Exfoliation of layered silicates through in situ controlled free radical polymerization mediated by a silicate-anchored initiator

Abstract

In this study, a new type of controlled free radical polymerization (CFRP) initiators from azetidine-2,4-dione functional groups were synthesized and then embedded within the interlayer spaces of layered silicates to prepare a series of polymer-layered silicate nanohybrids. Kinetics analyses and determination of the molecular weights and distributions of the polymerization products revealed that these CFRP initiators were viable species for 2,2,6,6-tetramethyl-1-piperidinyloxy (TEMPO)-mediated stable free radical polymerization.

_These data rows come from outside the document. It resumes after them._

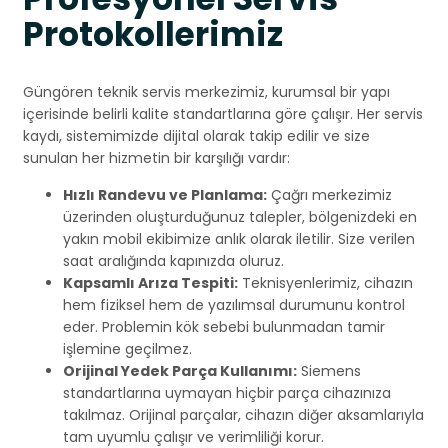
Protokollerimiz
Güngören teknik servis merkezimiz, kurumsal bir yapı
içerisinde belirli kalite standartlarına göre çalışır. Her servis
kaydı, sistemimizde dijital olarak takip edilir ve size
sunulan her hizmetin bir karşılığı vardır:
Hızlı Randevu ve Planlama:
Çağrı merkezimiz
üzerinden oluşturduğunuz talepler, bölgenizdeki en
yakın mobil ekibimize anlık olarak iletilir. Size verilen
saat aralığında kapınızda oluruz.
Kapsamlı Arıza Tespiti:
Teknisyenlerimiz, cihazın
hem fiziksel hem de yazılımsal durumunu kontrol
eder. Problemin kök sebebi bulunmadan tamir
işlemine geçilmez.
Orijinal Yedek Parça Kullanımı:
Siemens
standartlarına uymayan hiçbir parça cihazınıza
takılmaz. Orijinal parçalar, cihazın diğer aksamlarıyla
tam uyumlu çalışır ve verimliliği korur.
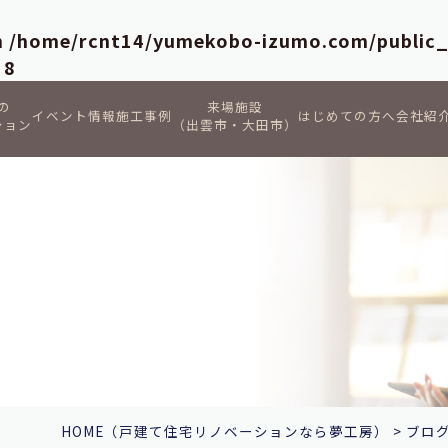
in
/home/rcnt14/yumekobo-izumo.com/public
e
8
の
来場施設
イベント情報
施工事例
はじめての方へ
会社紹
ション
（出雲市・大田市）
HOME
（戸建て住宅リノベーションなら夢工房）
>
ブロ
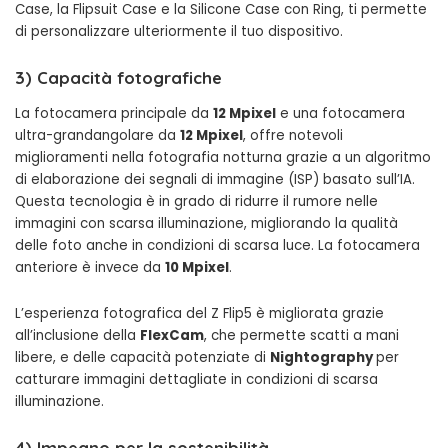
Case, la Flipsuit Case e la Silicone Case con Ring, ti permette
di personalizzare ulteriormente il tuo dispositivo.
3)
Capacità fotografiche
La fotocamera principale da
12 Mpixel
e una fotocamera
ultra-grandangolare da
12 Mpixel
, offre notevoli
miglioramenti nella fotografia notturna grazie a un algoritmo
di elaborazione dei segnali di immagine (ISP) basato sull’IA.
Questa tecnologia è in grado di ridurre il rumore nelle
immagini con scarsa illuminazione, migliorando la qualità
delle foto anche in condizioni di scarsa luce. La fotocamera
anteriore è invece da
10 Mpixel
.
L’esperienza fotografica del Z Flip5 è migliorata grazie
all’inclusione della
FlexCam
, che permette scatti a mani
libere, e delle capacità potenziate di
Nightography
per
catturare immagini dettagliate in condizioni di scarsa
illuminazione.
4) Impegno per la sostenibilità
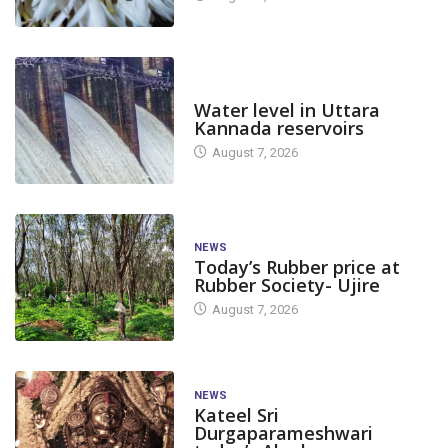
DAM LEVEL
Water level in Uttara
Kannada reservoirs
August 7, 2026
NEWS
Today’s Rubber price at
Rubber Society- Ujire
August 7, 2026
NEWS
Kateel Sri
Durgaparameshwari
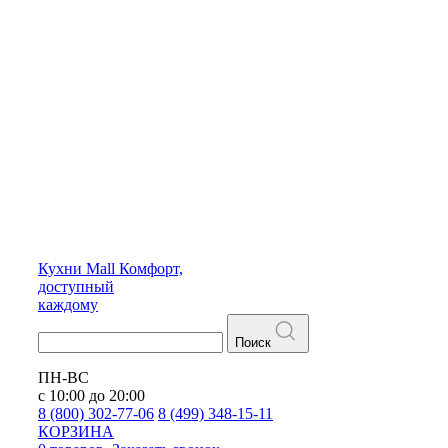
Кухни
Mall
Комфорт,
доступный
каждому
Поиск
ПН-ВС
с 10:00 до 20:00
8 (800) 302-77-06
8 (499) 348-15-11
КОРЗИНА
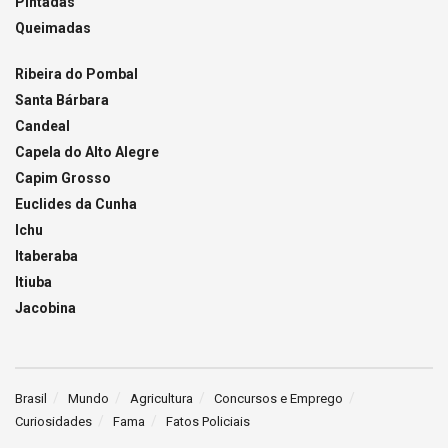
Pintadas
Queimadas
Ribeira do Pombal
Santa Bárbara
Candeal
Capela do Alto Alegre
Capim Grosso
Euclides da Cunha
Ichu
Itaberaba
Itiuba
Jacobina
Brasil
Mundo
Agricultura
Concursos e Emprego
Curiosidades
Fama
Fatos Policiais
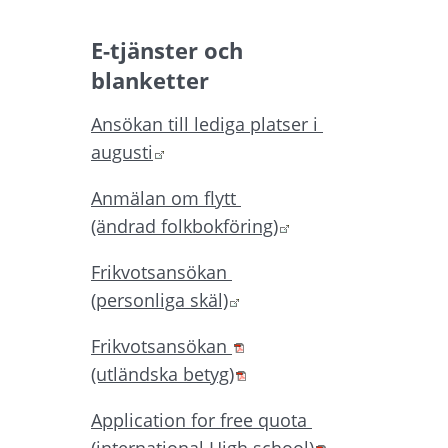
E-tjänster och 
blanketter
Ansökan till lediga platser i 
Länk till annan webbplats.
augusti
Anmälan om flytt 
Länk till annan we
(ändrad folkbokföring)
Frikvotsansökan 
Länk till annan webbplat
(personliga skäl)
Pdf, 187.7 kB.
Frikvotsansökan 
Pdf, 187.7 kB.
(utländska betyg)
Application for free quota 
Pdf, 187.4 kB.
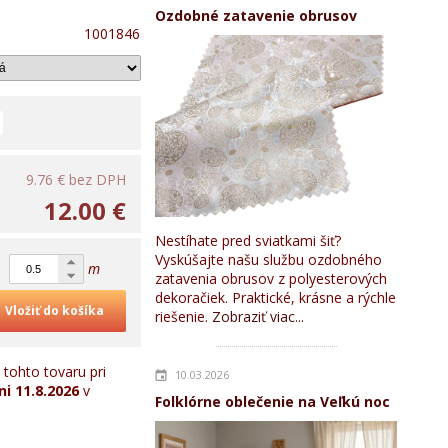
Ozdobné zatavenie obrusov
1001846
9.76 €
bez DPH
12.00 €
Nestíhate pred sviatkami šiť?
Vyskúšajte našu službu ozdobného
m
zatavenia obrusov z polyesterových
dekoračiek. Praktické, krásne a rýchle
Vložiť do košíka
riešenie.
Zobraziť viac...
tohto tovaru pri
10.03.2026
ni
11.8.2026
v
Folklórne oblečenie na Veľkú noc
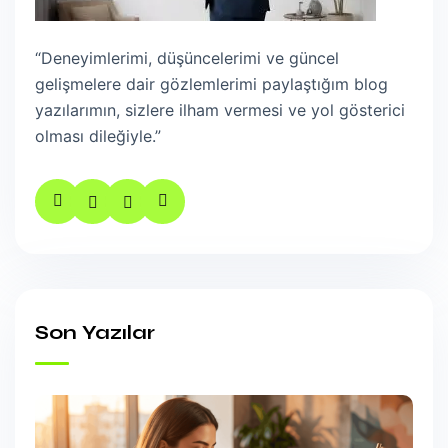
“Deneyimlerimi, düşüncelerimi ve güncel
gelişmelere dair gözlemlerimi paylaştığım blog
yazılarımın, sizlere ilham vermesi ve yol gösterici
olması dileğiyle.”
Son Yazılar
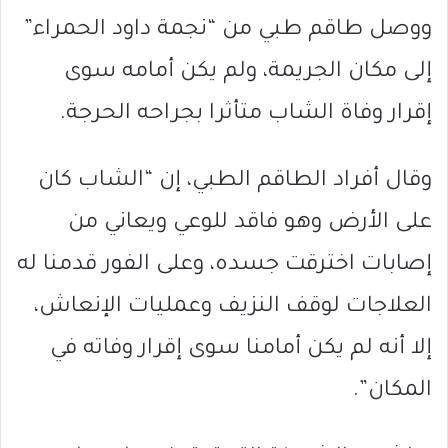
ووصل طاقم طبي من “نجمة داود الحمراء”
إلى مكان الجريمة، ولم يكن أمامه سوى
إقرار وفاة الشاب متأثرا بجراحه الحرجة.
وقال أفراد الطاقم الطبي، إن “الشاب كان
على الأرض وهو فاقد للوعي ويعاني من
إصابات اخترقت جسده، وعلى الفور قدمنا له
العلاجات لوقف النزيف وعمليات الإنعاش،
إلا أنه لم يكن أمامنا سوى إقرار وفاته في
المكان”.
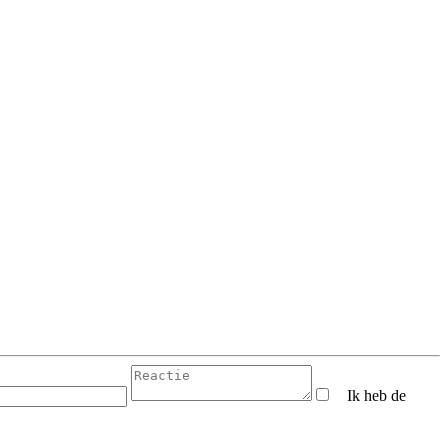
Ik heb de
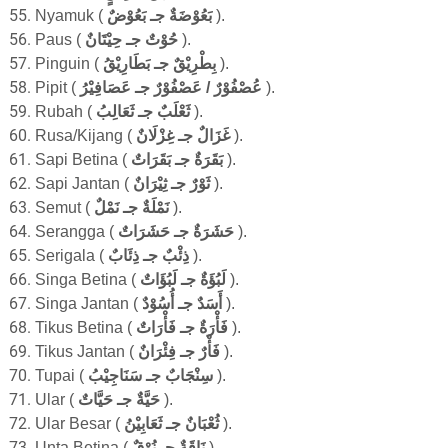
Ny
amuk
(
ضٌ
بَعُوْضَةٌ جـ بَعُوْ
).
Paus
(
حُوْتٌ جـ حِيْتَانٌ
).
Pinguin
(
بِطْرِيْقٌ جـ بَطَارِيْقُ
).
Pipit
(
جـ عَصَافِيْرُ
رٌ
عُصْفُوْرٌ / عَصْفُوْ
).
Rubah
(
ثَعْلَبٌ جـ
ثَعَالِبُ
).
Rusa/Kijang
(
غَزَال
جـ غِزْلَانٌ
).
Sapi
Betina (
جـ بَقَرَاتٌ
َةٌ
بَقَر
).
Sapi Jantan
(
ثَوْرٌ جـ ثِيْرَانٌ
)
.
Semut
(
لٌ
نَمْلَةٌ جـ نَمْ
).
Serangga (
حَشَرَاتٌ
جـ
حَشَرَةٌ
).
Serigala
(
ذِئْبٌ جـ ذِئَابٌ
).
Singa
Betina (
جـ لَبُؤَاتٌ
لَبُؤَةٌ
).
Singa Jan
tan
(
أَسَدٌ جـ أُسُوْدٌ
).
Tikus
Betina (
فَأْرَةٌ جـ فَأْرَاتٌ
).
Tikus Jantan (
فَأْرٌ جـ فِئْرَانٌ
).
Tupai
(
جِيْبُ
سَنَا
جـ
سِنْجَابٌ
).
Ular
(
حَيَّةٌ جـ حَيَّاتٌ
).
Ular Besar (
ثُعْبَانٌ جـ ثَعَابِيْنُ
).
Unta
Betina (
نَاقَةٌ جـ نُوْقٌ
).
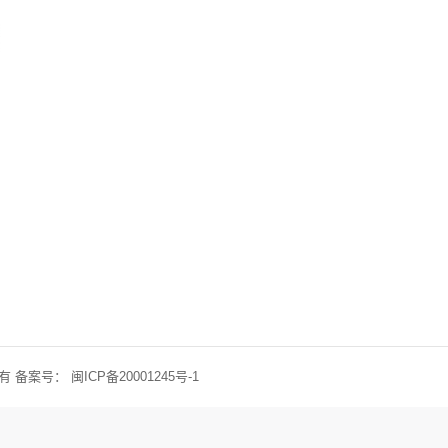
权所有 备案号：
闽ICP备20001245号-1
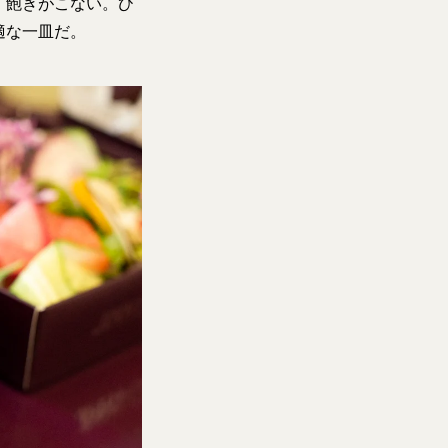
、飽きがこない。ひ
適な一皿だ。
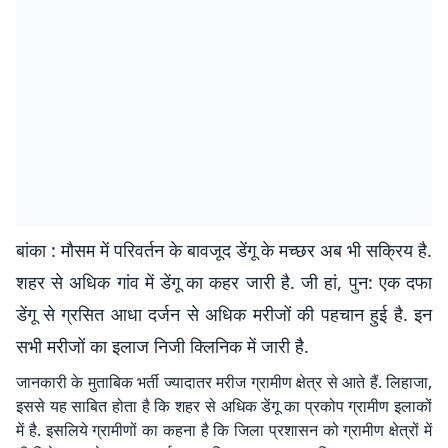
बांका : मौसम में परिवर्तन के बावजूद डेंगू के मच्छर अब भी सक्रिय है.
शहर से अधिक गांव में डेंगू का कहर जारी है. जी हां, पुन: एक दफा
डेंगू से ग्रसित आधा दर्जन से अधिक मरीजों की पहचान हुई है. इन
सभी मरीजों का इलाज निजी क्लिनिक में जारी है.
जानकारी के मुताबिक भर्ती ज्यादातर मरीज ग्रामीण क्षेत्र से आते हैं. लिहाजा,
इससे यह साबित होता है कि शहर से अधिक डेंगू का प्रकोप ग्रामीण इलाकों
में है. इसलिये ग्रामीणों का कहना है कि जिला प्रशासन को ग्रामीण क्षेत्रों में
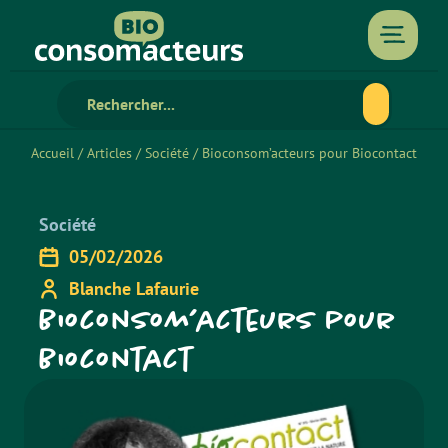
Accueil
/
Articles
/
Société
/
Bioconsom’acteurs pour Biocontact
Société
05/02/2026
Blanche Lafaurie
Bioconsom’acteurs pour
Biocontact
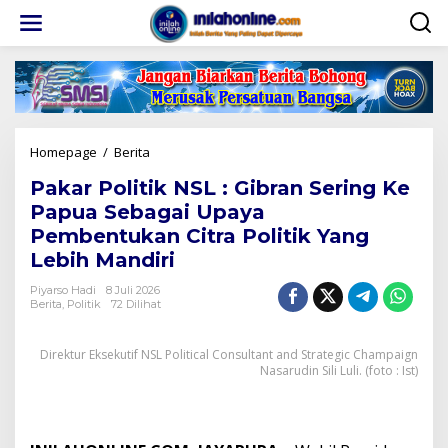
Lewati
ke
konten
Pakar
Homepage
/
Berita
Politik
Pakar Politik NSL : Gibran Sering Ke
NSL
:
Papua Sebagai Upaya
Gibran
Pembentukan Citra Politik Yang
Sering
Lebih Mandiri
Ke
Papua
Piyarso Hadi
8 Juli 2026
Sebagai
Berita
,
Politik
72 Dilihat
Upaya
Pembentukan
Citra
Direktur Eksekutif NSL Political Consultant and Strategic Champaign
Politik
Nasarudin Sili Luli. (foto : Ist)
Yang
Lebih
Mandiri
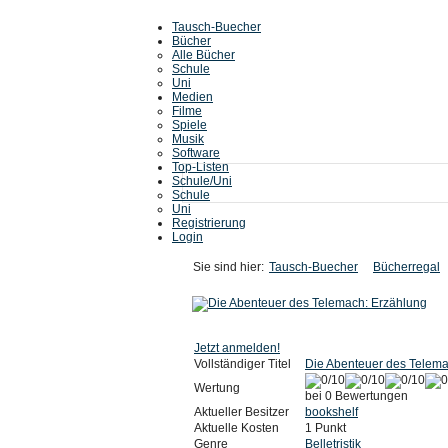
Tausch-Buecher
Bücher
Alle Bücher
Schule
Uni
Medien
Filme
Spiele
Musik
Software
Top-Listen
Schule/Uni
Schule
Uni
Registrierung
Login
Sie sind hier:
Tausch-Buecher
Bücherregal
Jetzt anmelden!
Vollständiger Titel
Die Abenteuer des Telema
Wertung
bei 0 Bewertungen
Aktueller Besitzer
bookshelf
Aktuelle Kosten
1 Punkt
Genre
Belletristik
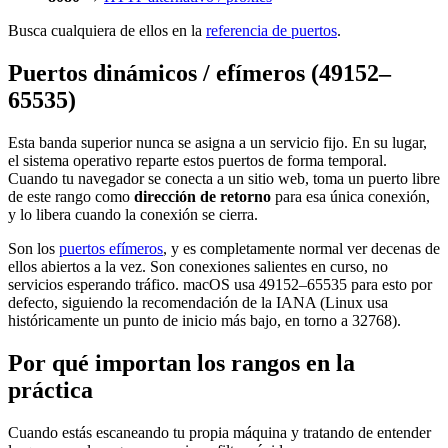
Busca cualquiera de ellos en la
referencia de puertos
.
Puertos dinámicos / efímeros (49152–
65535)
Esta banda superior nunca se asigna a un servicio fijo. En su lugar,
el sistema operativo reparte estos puertos de forma temporal.
Cuando tu navegador se conecta a un sitio web, toma un puerto libre
de este rango como
dirección de retorno
para esa única conexión,
y lo libera cuando la conexión se cierra.
Son los
puertos efímeros
, y es completamente normal ver decenas de
ellos abiertos a la vez. Son conexiones salientes en curso, no
servicios esperando tráfico. macOS usa 49152–65535 para esto por
defecto, siguiendo la recomendación de la IANA (Linux usa
históricamente un punto de inicio más bajo, en torno a 32768).
Por qué importan los rangos en la
práctica
Cuando estás escaneando tu propia máquina y tratando de entender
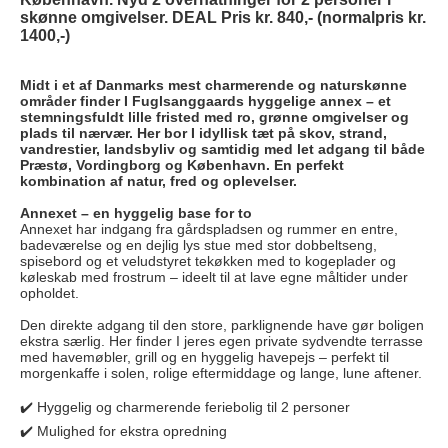
skønne omgivelser. DEAL Pris kr. 840,- (normalpris kr.
1400,-)
Midt i et af Danmarks mest charmerende og naturskønne
områder finder I Fuglsanggaards hyggelige annex – et
stemningsfuldt lille fristed med ro, grønne omgivelser og
plads til nærvær. Her bor I idyllisk tæt på skov, strand,
vandrestier, landsbyliv og samtidig med let adgang til både
Præstø, Vordingborg og København. En perfekt
kombination af natur, fred og oplevelser.
Annexet – en hyggelig base for to
Annexet har indgang fra gårdspladsen og rummer en entre,
badeværelse og en dejlig lys stue med stor dobbeltseng,
spisebord og et veludstyret tekøkken med to kogeplader og
køleskab med frostrum – ideelt til at lave egne måltider under
opholdet.
Den direkte adgang til den store, parklignende have gør boligen
ekstra særlig. Her finder I jeres egen private sydvendte terrasse
med havemøbler, grill og en hyggelig havepejs – perfekt til
morgenkaffe i solen, rolige eftermiddage og lange, lune aftener.
✔️ Hyggelig og charmerende feriebolig til 2 personer
✔️ Mulighed for ekstra opredning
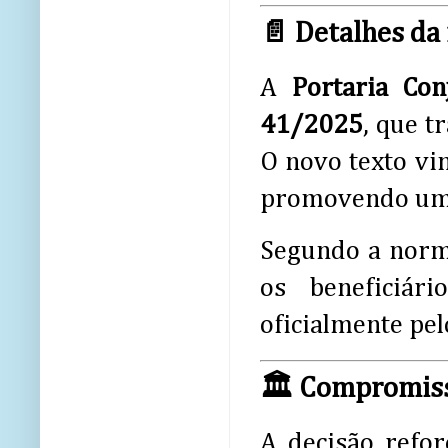
📄 Detalhes da
A
Portaria Co
41/2025
, que t
O novo texto vi
promovendo u
Segundo a norma
os beneficiári
oficialmente pel
🏛️ Compromiss
A decisão refo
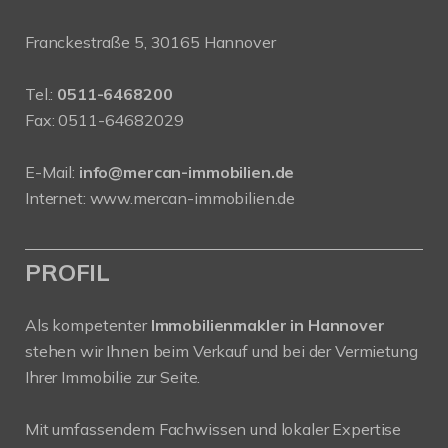
Franckestraße 5, 30165 Hannover
Tel.:
0511-6468200
Fax: 0511-64682029
E-Mail:
info@mercan-immobilien.de
Internet:
www.mercan-immobilien.de
PROFIL
Als kompetenter
Immobilienmakler in Hannover
stehen wir Ihnen beim Verkauf und bei der Vermietung
Ihrer Immobilie zur Seite.
Mit umfassendem Fachwissen und lokaler Expertise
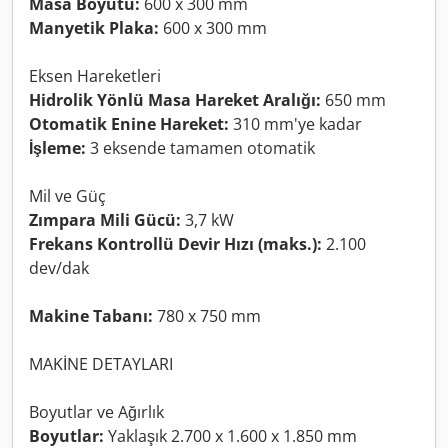
Masa Boyutu:
600 x 300 mm
Manyetik Plaka:
600 x 300 mm
Eksen Hareketleri
Hidrolik Yönlü Masa Hareket Aralığı:
650 mm
Otomatik Enine Hareket:
310 mm'ye kadar
İşleme:
3 eksende tamamen otomatik
Mil ve Güç
Zımpara Mili Gücü:
3,7 kW
Frekans Kontrollü Devir Hızı (maks.):
2.100
dev/dak
Makine Tabanı:
780 x 750 mm
MAKİNE DETAYLARI
Boyutlar ve Ağırlık
Boyutlar:
Yaklaşık 2.700 x 1.600 x 1.850 mm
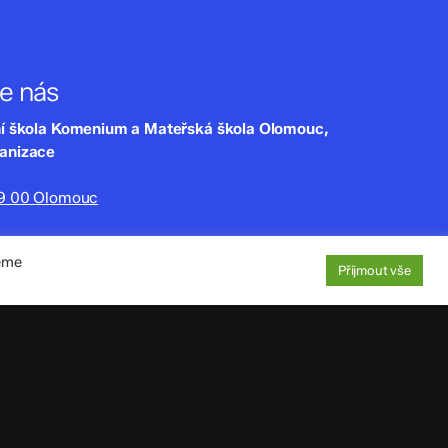
te nás
ní škola Komenium a Mateřská škola Olomouc,
ganizace
79 00 Olomouc
lny.cz
jeme
220
Přijmout vše
aje
: 4tfmqgq
1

Anchoring the CFRP initiator within the galleries of montmorillonite (MMT) enlarged the d-spacing from 15 to 38 A. The incorporated cationic CFRP initiator (a silicate-anchored TEMPO derivative) provides the initiation functionality for the controlled free radical polymerization within the interlayers. The molecular weights of the resulting polystyrenes varied from 6800 to 85 200 g mol−1, depending on the initiator–MMT/styrene weight ratio, with polydispersities of 1.14–1.45 for the lower-molecular-weight samples and 1.96–2.43 for the higher-molecular-weight samples. X-Ray diffraction patterns and transmission electron microscopy revealed that the growing polymer chains separated the layered silicates, thereby leading to the formation of exfoliated individual nanoplatelets. Thus, in situ controlled polymerization within the two-dimensional MMT platform, mediated by silicate-anchored initiators, is an effective dispersion/exfoliation route toward polymer-layered silicate nanohybrids.